Temer prevê votação somente em março
PUBLICAÇÃO
terça-feira, 06 de janeiro de 1998
Agência Estado Brasília 
Agência Estado
(Não é permitida a reprodução total ou parcial desta foto dentro ou fora do Brasil)
Michel Temer: Vamos fazer um esforço, mas nada aqui é fácilO presidente da Câmara, Michel Temer (PMDB-SP), previu que será instalada até terça-feira da próxima semana a comissão especial que analisará a emenda constitucional da reforma da Previdência Social. Mas não quis assegurar que a proposta será colocada em votação no plenário da Câmara até o final do período de trabalhos extraordinários do Congresso Nacional, no dia 11 de fevereiro.
Vamos fazer um esforço, mas nada aqui é fácil, em especial o que se refere à reforma previdenciária, afirmou Temer. O presidente da Câmara antecipou que amanhã responderá a uma questão de ordem do deputado Arnaldo Faria de Sá (PPB-SP), contrária à aprovação da reforma pela Comissão de Constituição e Justiça (CCJ) da Câmara sob a alegação de que essa votação teria ocorrido ao mesmo tempo em que o plenário do Congresso apreciava o projeto de Orçamento da União para 1998.
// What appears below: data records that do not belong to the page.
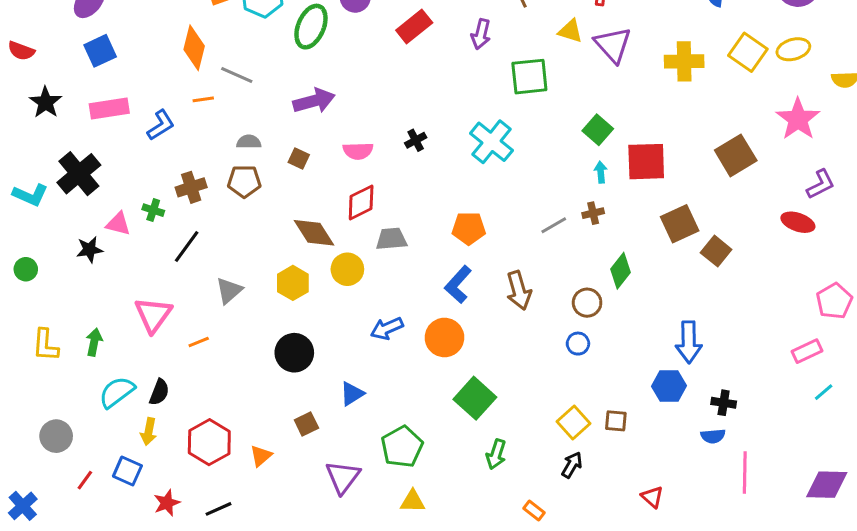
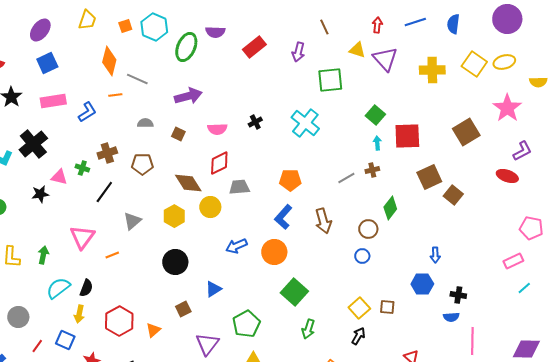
brown pentagon: (244, 181) -> (142, 164), moved
pink pentagon: (834, 301) -> (531, 228), turned -30
blue arrow: (689, 342) -> (435, 255), size x0.6

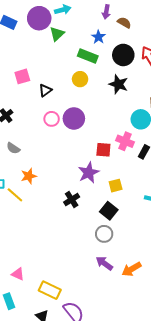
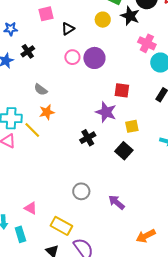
black star: (118, 84) -> (130, 16), moved
pink cross: (125, 141) -> (147, 43), moved
gray semicircle: (13, 148) -> (41, 90), moved
purple star: (89, 173) -> (106, 112), turned -30
gray circle: (104, 234) -> (81, 191), moved
orange arrow: (132, 269) -> (146, 236), moved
Caso Temer confirme a legalidade da aprovação da reforma da Previdência pela Comissão de Constituição e Justiça, logo depois enviará aos líderes partidários ofícios solicitando a indicação dos nomes dos deputados que integrarão a comissão especial. Como os líderes dispõem de 48 horas para apresentar os nomes, o presidente da Câmara acha mais provável que a comissão venha a ser instalada apenas na terça-feira da próxima semana.
Inativo Os aliados do Palácio do Planalto terão um esforço adicional na tarefa de aprovar a reforma da Previdência Social na convocação extraordinária da Câmara. Além da dificuldade de reunir 308 votos da base de apoio, o governo terá de passar por um teste de credibilidade para conseguir negociar a aprovação integral da proposta que veio do Senado. Se o texto for modificado pelos deputados, a emenda terá de voltar a exame dos senadores, o que, na prática, tornará impossível liquidar o assunto em ano eleitoral.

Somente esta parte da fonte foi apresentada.